5 Great and 5 Not-So-Great Short Stories for Your Train Commute

The point of this month’s 30 Day Lifestyle Experiment was to expand on and to improve the experience of my daily commute to/from work each day.  I spend anywhere from 7-10 hours per week (364-520hrs/year) commuting so why not try to make that chunk of my life better?  Back in September I did another public transit experiment where I had one new conversation per day with strangers on my commute to work.  That experiment actually resulted in many casual friendships and now I routinely chat with people while waiting for the train or even for the entire ride.  Even though I find it to be fun and fulfilling, I can’t just chat up people on the train every day, most of the time I just read books or take naps.  I thought about reading poetry, essays, or speeches but eventually selected short stories because I’ve been reading books on my commute to work for a few years but still I’ve only been through a handful of different authors.  Therefore I felt that reading a new short story every day would be a good way to find new authors that I might like.

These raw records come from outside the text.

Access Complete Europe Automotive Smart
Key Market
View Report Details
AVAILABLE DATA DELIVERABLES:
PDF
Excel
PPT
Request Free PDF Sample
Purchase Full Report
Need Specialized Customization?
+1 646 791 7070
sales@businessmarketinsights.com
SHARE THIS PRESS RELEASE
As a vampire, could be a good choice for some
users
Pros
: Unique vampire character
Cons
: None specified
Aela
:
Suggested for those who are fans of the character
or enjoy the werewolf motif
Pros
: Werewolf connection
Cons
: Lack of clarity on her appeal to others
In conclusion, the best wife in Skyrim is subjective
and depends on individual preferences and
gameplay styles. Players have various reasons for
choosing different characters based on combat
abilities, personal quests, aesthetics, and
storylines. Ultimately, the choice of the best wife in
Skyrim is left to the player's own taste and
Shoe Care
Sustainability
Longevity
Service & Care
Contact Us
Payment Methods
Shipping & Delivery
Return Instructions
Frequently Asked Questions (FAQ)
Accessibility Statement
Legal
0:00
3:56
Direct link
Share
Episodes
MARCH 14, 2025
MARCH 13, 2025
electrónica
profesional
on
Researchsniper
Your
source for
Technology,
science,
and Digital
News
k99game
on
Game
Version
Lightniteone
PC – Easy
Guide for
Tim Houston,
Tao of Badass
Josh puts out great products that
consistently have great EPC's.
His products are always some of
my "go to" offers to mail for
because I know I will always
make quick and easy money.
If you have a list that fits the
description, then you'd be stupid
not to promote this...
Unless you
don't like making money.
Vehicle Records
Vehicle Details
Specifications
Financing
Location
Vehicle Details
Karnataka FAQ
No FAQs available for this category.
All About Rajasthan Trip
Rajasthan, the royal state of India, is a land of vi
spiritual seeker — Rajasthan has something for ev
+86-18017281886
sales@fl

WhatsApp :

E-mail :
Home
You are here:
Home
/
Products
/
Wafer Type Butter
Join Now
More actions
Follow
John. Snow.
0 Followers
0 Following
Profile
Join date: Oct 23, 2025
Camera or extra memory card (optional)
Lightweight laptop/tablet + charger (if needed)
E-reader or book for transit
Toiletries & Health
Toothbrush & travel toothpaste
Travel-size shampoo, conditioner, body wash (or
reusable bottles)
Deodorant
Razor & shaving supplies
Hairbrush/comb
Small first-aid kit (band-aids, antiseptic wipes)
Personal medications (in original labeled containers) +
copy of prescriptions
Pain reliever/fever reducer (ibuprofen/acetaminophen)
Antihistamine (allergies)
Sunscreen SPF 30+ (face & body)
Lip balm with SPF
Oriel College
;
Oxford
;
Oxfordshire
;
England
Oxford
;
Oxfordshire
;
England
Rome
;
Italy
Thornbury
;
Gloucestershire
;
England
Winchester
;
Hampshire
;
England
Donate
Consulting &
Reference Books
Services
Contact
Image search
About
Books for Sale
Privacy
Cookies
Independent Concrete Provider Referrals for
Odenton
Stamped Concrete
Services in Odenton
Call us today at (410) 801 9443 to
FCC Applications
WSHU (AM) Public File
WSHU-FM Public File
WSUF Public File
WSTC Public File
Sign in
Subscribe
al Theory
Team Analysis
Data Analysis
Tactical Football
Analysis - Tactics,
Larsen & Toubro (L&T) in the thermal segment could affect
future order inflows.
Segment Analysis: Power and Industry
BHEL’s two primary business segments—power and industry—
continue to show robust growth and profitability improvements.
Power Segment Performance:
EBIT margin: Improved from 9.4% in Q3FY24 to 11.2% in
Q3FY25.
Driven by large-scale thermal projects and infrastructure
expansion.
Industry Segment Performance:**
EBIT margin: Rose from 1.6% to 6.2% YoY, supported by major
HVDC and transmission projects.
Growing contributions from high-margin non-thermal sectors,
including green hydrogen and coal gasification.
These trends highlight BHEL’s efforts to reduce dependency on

I soon realized how perfect short stories were for train commuting, I’m sold and I highly recommend giving them a try.  It can be difficult to immerse yourself in a long novel (depending on the length of your commute).  I can generally get through 10-15 pages of a dense book during my commute, so you can see how reading a 500 page book only 10 pages at a time can be kind of annoying.  Especially for a really intense book, hopping in and out of the plot can be tough.  The short story was perfect because you can read most of them from start to finish in about 20 minutes.  Some of the deeper yet shorter books I actually read twice during the same commute.  There was something gratifying about finishing a story on the way to work, I felt like I had accomplished something during a time where had I been driving, I’d simply be sitting in traffic.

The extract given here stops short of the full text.